Task prompt -
Every line with "Software" in it should be copied from the data.

(Records begins)

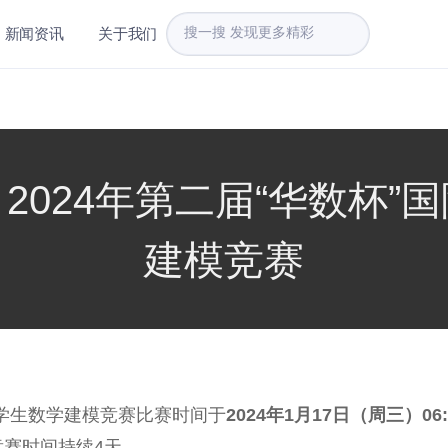
新闻资讯
关于我们
2024年第二届“华数杯”
建模竞赛
际大学生数学建模竞赛比赛时间于
2024年1月17日（周三）06:
竞赛时间持续4天。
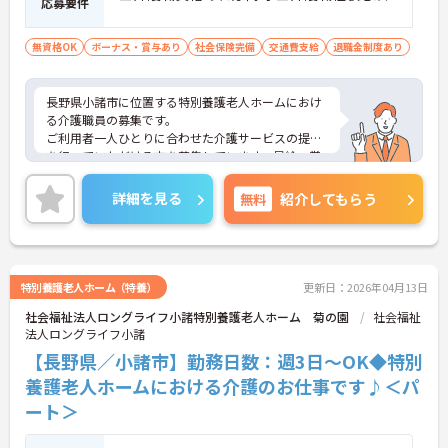
応募要件
無資格OK
ボーナス・賞与あり
社会保険完備
交通費支給
退職金制度あり
長野県小諸市に位置する特別養護老人ホームにおけ
る介護職員の募集です。
ご利用者一人ひとりに合わせた介護サービスの提供
を行っていただける方を募集しています。昇給・賞
与制度があり、頑張りがきちんと評価されるのでモ
チベーションアップにつながります。
詳細を見る
無料
紹介してもらう
ご興味のある方には、面接対策ポイントなど、さら
に詳細をお話しいたしますのでお気軽にご相談くだ
さい！
特別養護老人ホーム（特養）
更新日：2026年04月13日
社会福祉法人ロングライフ小諸特別養護老人ホーム 菊の園
社会福祉
法人ロングライフ小諸
【長野県／小諸市】勤務日数：週3日～OK◆特別
養護老人ホームにおける介護のお仕事です♪＜パ
ート＞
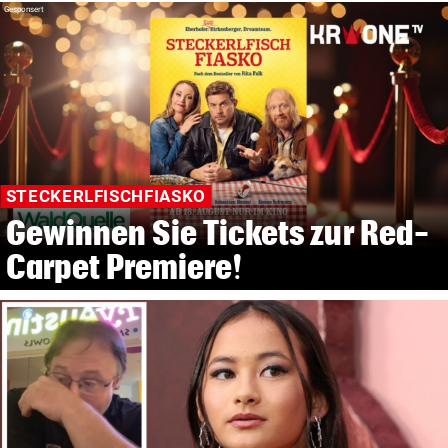
Gesponsert
STECKERLFISCHFIASKO
Gewinnen Sie Tickets zur Red-
Carpet Premiere!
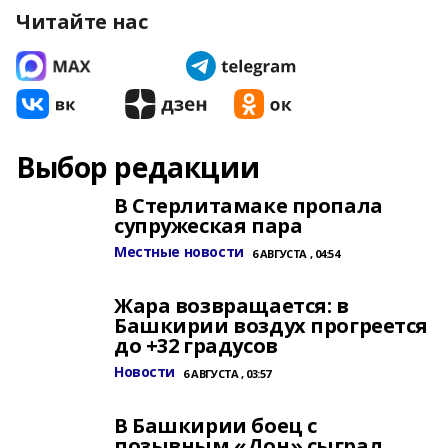
Читайте нас
Выбор редакции
В Стерлитамаке пропала
супружеская пара
Местные новости
6 АВГУСТА , 04:54
Жара возвращается: в
Башкирии воздух прогреется
до +32 градусов
Новости
6 АВГУСТА , 03:57
В Башкирии боец с
позывным «Дон» сыграл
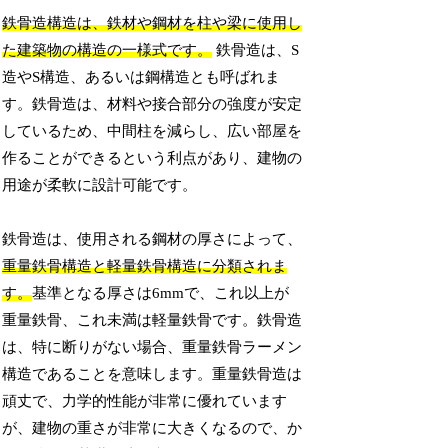
鉄骨造構造は、鉄材や鋼材を柱や梁に使用し
た建築物の構造の一様式です。
鉄骨造は、S
造やS構造、あるいは鋼構造とも呼ばれま
す。鉄骨造は、材料や接合部分の強度が安定
しているため、中間柱を減らし、広い部屋を
作ることができるという利点があり、建物の
用途が柔軟に設計可能です。
鉄骨造は、使用される鋼材の厚さによって、
重量鉄骨構造と軽量鉄骨構造に分類されま
す。
基準となる厚さは6mmで、これ以上が
重量鉄骨、これ未満は軽量鉄骨です。鉄骨造
は、特に断りがない場合、重量鉄骨ラーメン
構造であることを意味します。重量鉄骨造は
頑丈で、力学的性能が非常に優れています
が、建物の重さが非常に大きくなるので、か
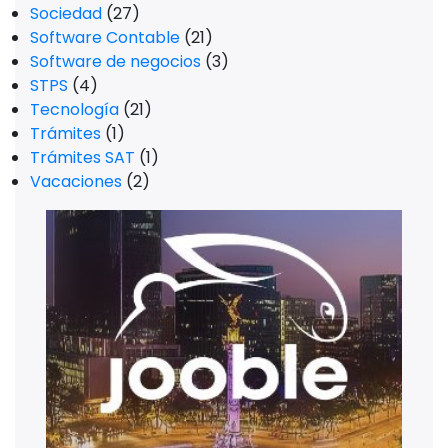
Sociedad
(27)
Software Contable
(21)
Software de negocios
(3)
STPS
(4)
Tecnología
(21)
Trámites
(1)
Trámites SAT
(1)
Vacaciones
(2)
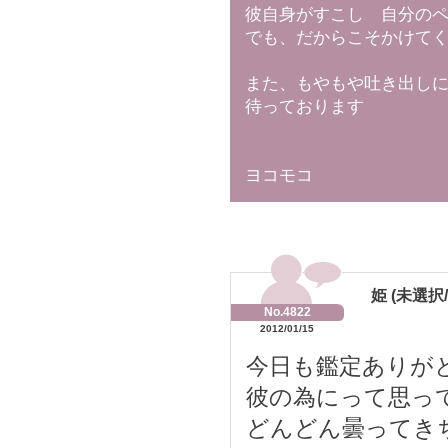
彼自身がすこし 自分の
でも、だからこそかけて
また、もやもや吐き出し
待っております
ヨコモコ
姫 (未選択/
No.4822
2012/01/15
今日も鑑定ありが
彼の為にって思っ
どんどん曇ってき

(Records ends)

Final answer -
Software Contable
Software de negocios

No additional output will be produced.